Problem details | Each line of the records below needs repeating exactly. Skip the pictures.

Collected data
+ + +
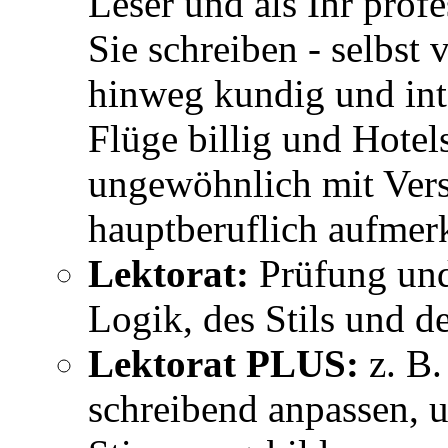
Leser und als Ihr profe
Sie schreiben - selbst
hinweg kundig und int
Flüge billig und Hotels
ungewöhnlich mit Vers
hauptberuflich aufmer
Lektorat:
Prüfung und
Logik, des Stils und d
Lektorat PLUS:
z. B.
schreibend anpassen, 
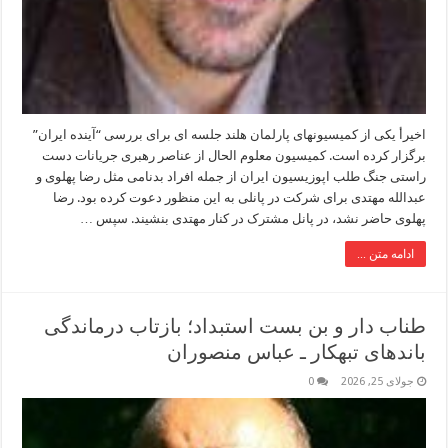
اخیرأ یکی از کمیسیونهای پارلمان هلند جلسه ای برای بررسی “آینده ایران”
برگزار کرده است. کمیسیون معلوم الحال از عناصر رهبری جریانات دست
راستی جنگ طلب اپوزیسیون ایران از جمله افراد بدنامی مثل رضا پهلوی و
عبدالله مهتدی برای شرکت در پانلی به این منظور دعوت کرده بود. رضا
پهلوی حاضر نشد، در پانل مشترک در کنار مهتدی بنشیند. سپس …
ادامه متن ...
طناب دار و بن بست استبداد؛ بازتاب درماندگی
باندهای تبهکار ـ عباس منصوران
جولای 25, 2026
0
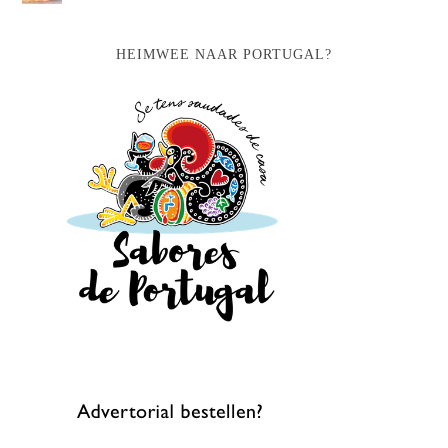
HEIMWEE NAAR PORTUGAL?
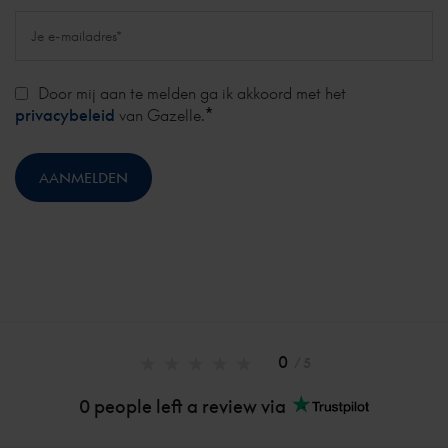
Door mij aan te melden ga ik akkoord met het
*
privacybeleid
van Gazelle.
0
/ 5
0 people left a review via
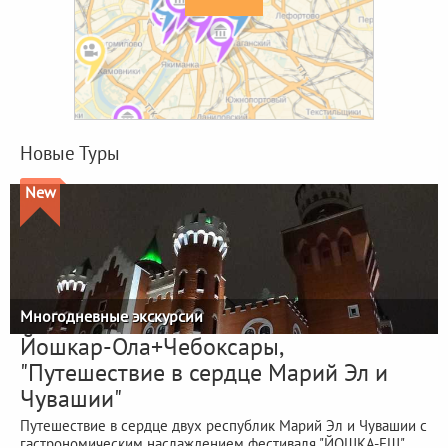
Новые Туры
New
Многодневные экскурсии
Йошкар-Ола+Чебоксары,
"Путешествие в сердце Марий Эл и
Чувашии"
Путешествие в сердце двух республик Марий Эл и Чувашии с
гастрономическим наслаждением фестиваля "ЙОШКА-ЕШ"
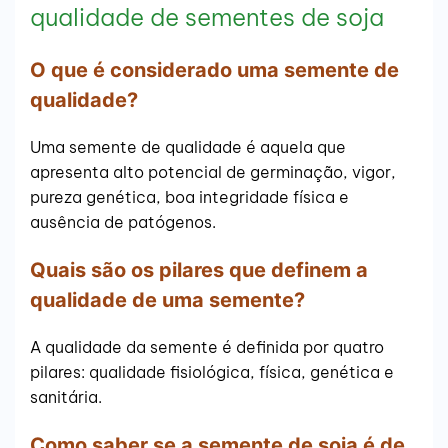
qualidade de sementes de soja
O que é considerado uma semente de
qualidade?
Uma semente de qualidade é aquela que
apresenta alto potencial de germinação, vigor,
pureza genética, boa integridade física e
ausência de patógenos.
Quais são os pilares que definem a
qualidade de uma semente?
A qualidade da semente é definida por quatro
pilares: qualidade fisiológica, física, genética e
sanitária.
Como saber se a semente de soja é de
+ + +
Result of this exercise |
Leser und als Ihr profe
Sie schreiben - selbst
hinweg kundig und int
Flüge billig und Hotels
ungewöhnlich mit Vers
hauptberuflich aufmer
Lektorat:
Prüfung und
Logik, des Stils und d
Lektorat PLUS:
z. B.
schreibend anpassen, 
اخیرأ یکی از کمیسیونهای پارلمان هلند جلسه ای برای بررسی “آینده ایران”
برگزار کرده است. کمیسیون معلوم الحال از عناصر رهبری جریانات دست
راستی جنگ طلب اپوزیسیون ایران از جمله افراد بدنامی مثل رضا پهلوی و
عبدالله مهتدی برای شرکت در پانلی به این منظور دعوت کرده بود. رضا
پهلوی حاضر نشد، در پانل مشترک در کنار مهتدی بنشیند. سپس …
ادامه متن ...
طناب دار و بن بست استبداد؛ بازتاب درماندگی
باندهای تبهکار ـ عباس منصوران
جولای 25, 2026
0
HEIMWEE NAAR PORTUGAL?
Door mij aan te melden ga ik akkoord met het
*
privacybeleid
van Gazelle.
0
/ 5
0 people left a review via
Новые Туры
New
Многодневные экскурсии
Йошкар-Ола+Чебоксары,
"Путешествие в сердце Марий Эл и
Чувашии"
Путешествие в сердце двух республик Марий Эл и Чувашии с
гастрономическим наслаждением фестиваля "ЙОШКА-ЕШ"
qualidade de sementes de soja
O que é considerado uma semente de
qualidade?
Uma semente de qualidade é aquela que
apresenta alto potencial de germinação, vigor,
pureza genética, boa integridade física e
ausência de patógenos.
Quais são os pilares que definem a
qualidade de uma semente?
A qualidade da semente é definida por quatro
pilares: qualidade fisiológica, física, genética e
sanitária.
Como saber se a semente de soja é de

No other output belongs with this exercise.